Individual Awards & Recognitions

- "Best Chief Executive Gold Award" of Public Sector for his outstanding contribution in bringing a remarkable turnaround in the performance of NBCC in November 2005.
- Conferred the title of Business Leader in the Power Sector at the NDTV Business Leadership Awards in April '13.

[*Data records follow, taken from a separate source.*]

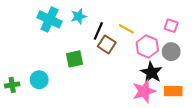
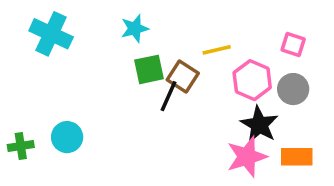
cyan cross: (50, 19) -> (51, 34), moved
yellow line: (126, 29) -> (217, 50), turned -42
black line: (98, 31) -> (169, 96), moved
green square: (74, 59) -> (149, 69), moved

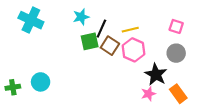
pink hexagon: (252, 80) -> (133, 50), moved
black line: (169, 96) -> (101, 29), moved
pink star: (247, 157) -> (148, 94), size x0.6
orange rectangle: (297, 157) -> (178, 94), turned 54

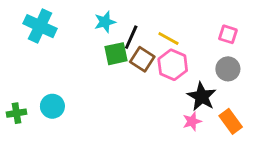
yellow line: (130, 30) -> (168, 39), turned 42

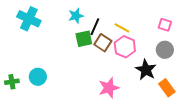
pink star: (192, 121) -> (109, 88), moved, size x1.5

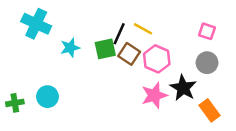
cyan star: (76, 16) -> (70, 48), moved
yellow line: (122, 28) -> (143, 29), moved
pink star: (109, 88) -> (154, 95), moved

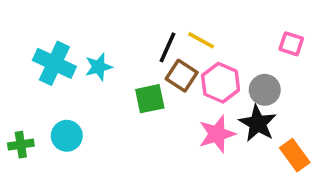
cyan cross: (36, 24) -> (54, 63), moved
green square: (105, 49) -> (150, 99), moved
gray circle: (207, 63) -> (265, 90), moved

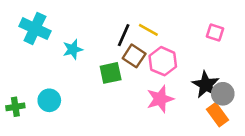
cyan cross: (54, 63) -> (35, 29), moved
gray circle: (265, 90) -> (223, 94), moved
black star: (258, 123) -> (206, 85), moved

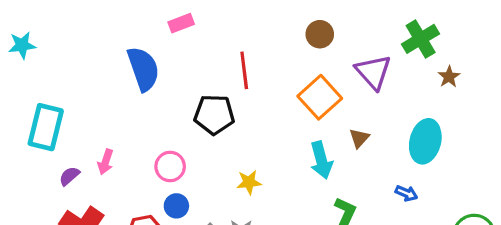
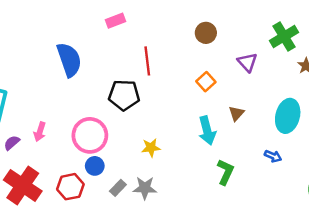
pink rectangle: (181, 23) -> (116, 21), moved
purple triangle: (373, 72) -> (247, 62), size x0.7
orange square: (320, 97) -> (206, 82), size x0.6
pink circle: (170, 166) -> (90, 135), size x1.5

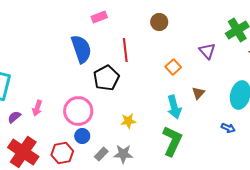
brown circle: (206, 33) -> (159, 22), moved
blue semicircle: (69, 60) -> (81, 49), moved
black pentagon: (124, 95) -> (106, 78), turned -30
green L-shape: (225, 172) -> (172, 141), moved, size x1.4

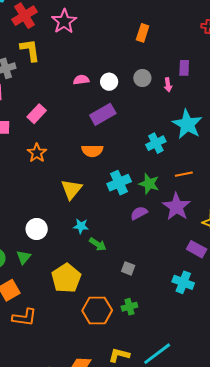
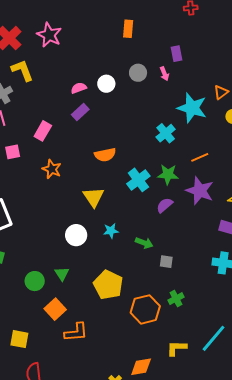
purple rectangle: (103, 114) -> (80, 112), moved, size x0.7
white circle: (37, 229) -> (76, 235), moved
green arrow: (98, 244) -> (144, 243), moved

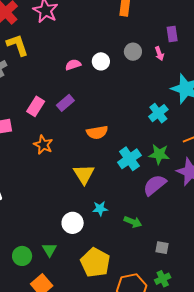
purple rectangle: (80, 112) -> (65, 103), moved
purple semicircle: (165, 205) -> (155, 185), size x1.4
white circle: (76, 235) -> (73, 223), moved
gray square: (166, 262) -> (162, 248), moved

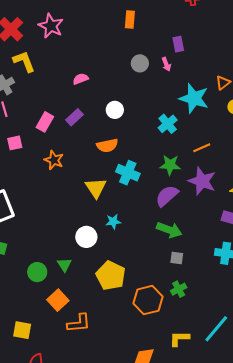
white circle: (101, 61) -> (115, 110), moved
cyan cross: (129, 159) -> (128, 173), moved, turned -30
green arrow: (133, 222) -> (169, 230), moved, size x1.4

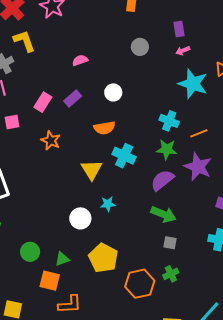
pink arrow: (166, 64) -> (183, 51), moved, turned 88
cyan cross: (168, 124) -> (169, 121), moved, turned -30
green triangle: (64, 265) -> (62, 259), moved, turned 42
orange square: (58, 300) -> (50, 281), turned -35

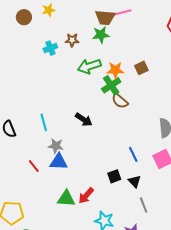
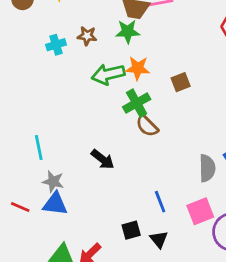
orange star: (115, 70) -> (138, 68), moved
black arrow: (84, 120) -> (103, 159), moved
red line: (34, 166) -> (20, 207), turned -32

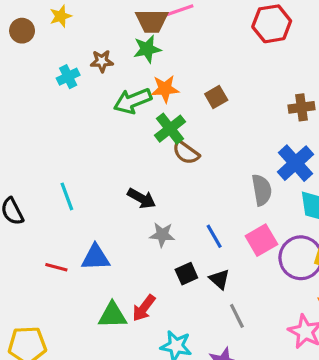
gray star: (53, 181) -> (162, 235), moved

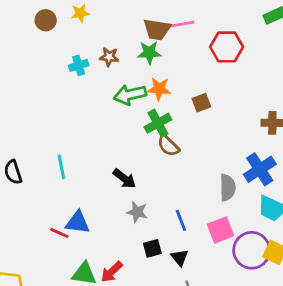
red hexagon: (272, 24) -> (227, 47), moved
red line: (56, 267) -> (59, 233), moved

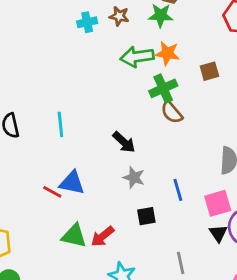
black triangle: (180, 258) -> (218, 233), moved

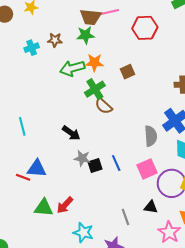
black square: (146, 216) -> (95, 166), moved
black triangle: (218, 233) -> (151, 207), moved, turned -40

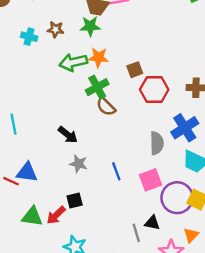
red hexagon: (145, 28) -> (154, 90), moved
cyan cross: (32, 48) -> (29, 37), turned 32
black square: (95, 166) -> (75, 201), moved
gray line: (126, 217) -> (136, 233), moved

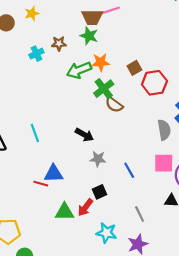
green star: (90, 26) -> (89, 36), turned 30
cyan cross: (29, 37) -> (36, 54), turned -32
blue line: (116, 171) -> (129, 170), moved
pink square: (150, 180) -> (164, 163), turned 30
gray line: (136, 233) -> (140, 214), moved

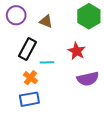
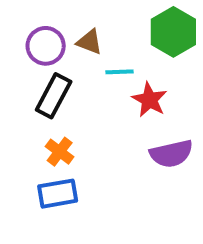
purple circle: (16, 15) -> (46, 46), moved
cyan line: (47, 62) -> (119, 72), moved

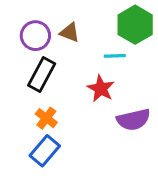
cyan line: (119, 72) -> (115, 56), moved
red star: (149, 100) -> (101, 89), moved
blue rectangle: (58, 194) -> (45, 151), turned -40

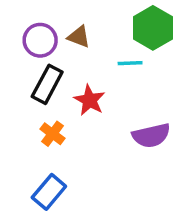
red star: (101, 89) -> (90, 100), moved
blue rectangle: (45, 151) -> (49, 192), moved

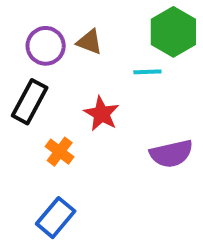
black rectangle: (47, 84) -> (30, 102), moved

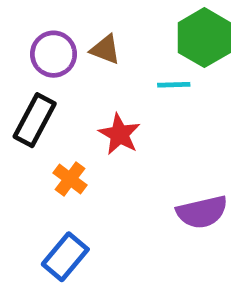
purple semicircle: (171, 154) -> (202, 212), moved

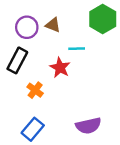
cyan line: (174, 85) -> (77, 49), moved
purple semicircle: (202, 212) -> (88, 126), moved

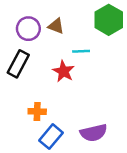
orange cross: (35, 90) -> (37, 111), moved, turned -35
blue rectangle: (33, 129) -> (51, 137), moved

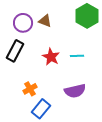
cyan line: (81, 51) -> (77, 56), moved
orange cross: (37, 111) -> (30, 89), turned -32
purple semicircle: (94, 133) -> (75, 91), moved

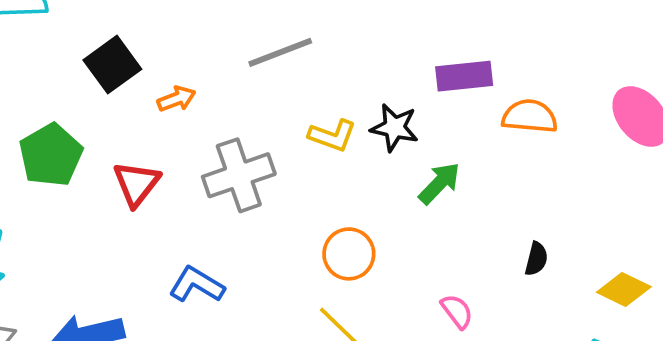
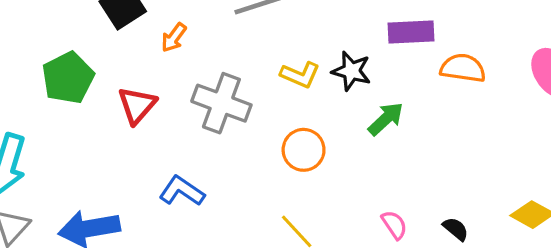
orange arrow: (176, 99) -> (174, 38), turned 144
gray cross: (239, 175) -> (221, 103), turned 36
orange circle: (349, 254) -> (304, 150), moved
black semicircle: (536, 259) -> (456, 229), moved, turned -68

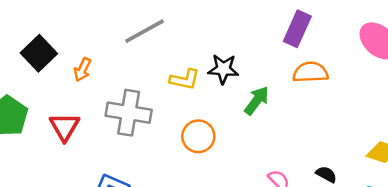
purple rectangle: (411, 32) -> (297, 29), moved, turned -52
orange semicircle: (463, 68) -> (310, 72), moved

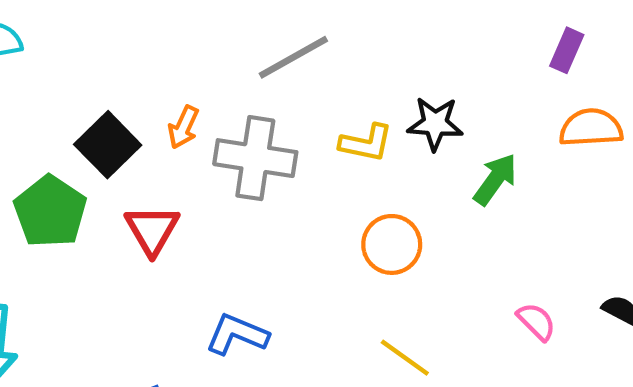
purple rectangle: (297, 29) -> (567, 50), size x0.7
black square: (39, 53) -> (108, 145), moved
gray cross: (129, 113) -> (255, 158), moved

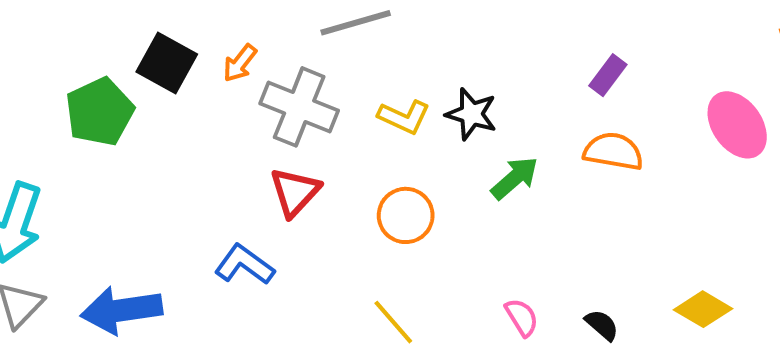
black square: (108, 145) -> (167, 63), turned -30
red triangle: (152, 230) -> (295, 192), moved

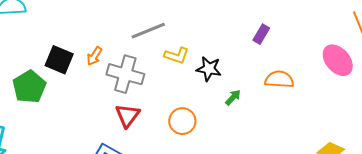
purple rectangle: (608, 75) -> (261, 34), moved
yellow L-shape: (404, 117) -> (177, 56), moved
green arrow: (515, 178) -> (233, 97), size x0.7

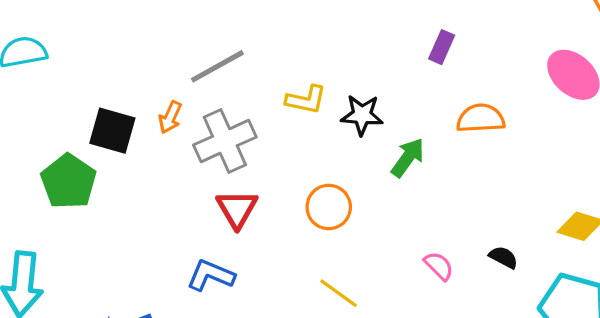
gray line: (148, 31) -> (217, 66), moved
gray cross: (125, 74) -> (225, 141), turned -33
green arrow: (233, 97) -> (408, 157), size x1.4

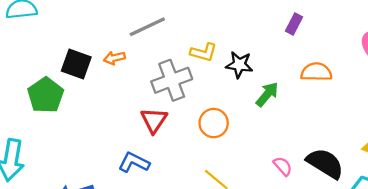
orange arrow: (170, 117) -> (114, 58), turned 48
gray cross: (225, 141) -> (172, 80), moved
black semicircle: (503, 257) -> (325, 163), size x2.0

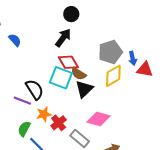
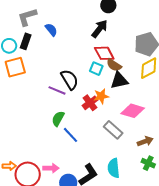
cyan square: (61, 78) -> (96, 69), size x0.6
black triangle: (84, 89) -> (119, 80), turned 30
orange star: (44, 114) -> (101, 96), moved
red cross: (59, 123) -> (90, 103), moved

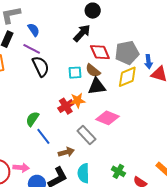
red diamond: (104, 53) -> (100, 52), moved
cyan square: (96, 69) -> (75, 73), turned -32
black semicircle: (70, 80) -> (41, 66), moved
purple line: (57, 90) -> (32, 49), moved
brown arrow: (145, 141) -> (66, 152), moved

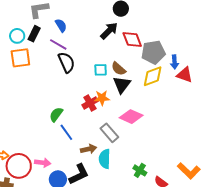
red diamond: (100, 52) -> (132, 40), moved
black triangle: (97, 86) -> (122, 85), turned -48
cyan semicircle: (83, 173) -> (105, 159), moved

- At #40 (2nd among CEOs from PSUs) in a prestigious survey by The Economic Times for the year 2013 for making a list of 100 most powerful CEOs in India, and #52 for the year 2012.
- Eminent Engineering Personality Award by Institution of Engineers (I) on 14.12.2012 for remarkable and valuable contribution in the field of engineering, particularly in the civil engineering and construction sector, both nationally and internationally.
- "Outstanding Engineers Award" in recognition of unfailing commitment to Excellence in Project Management by The Institution of Engineering and Technology (U.K.) Delhi Network on 30.10.2012 at New Delhi.
- "Asian CEO of the Year 2012" award by Terrapinn, a business media company with a presence on five continents doing significant work in Energy dialogue, in their "3rd Annual Asian Utility Industry Awards 2012" Night at "Power and Electricity World Asia" conference at Singapore on 17 April 2012.
- Exemplary Leadership Award for People Excellence, awarded for outstanding contribution to the fraternity and sector at the Global HR Excellence Awards under the aegis of World HRD Congress.
- Rotary Vocational Excellence Award 2008–09 for achieving excellence in the profession and making a significant contribution to society.
- Best Technocrat award by Creative Foundation in December 2005.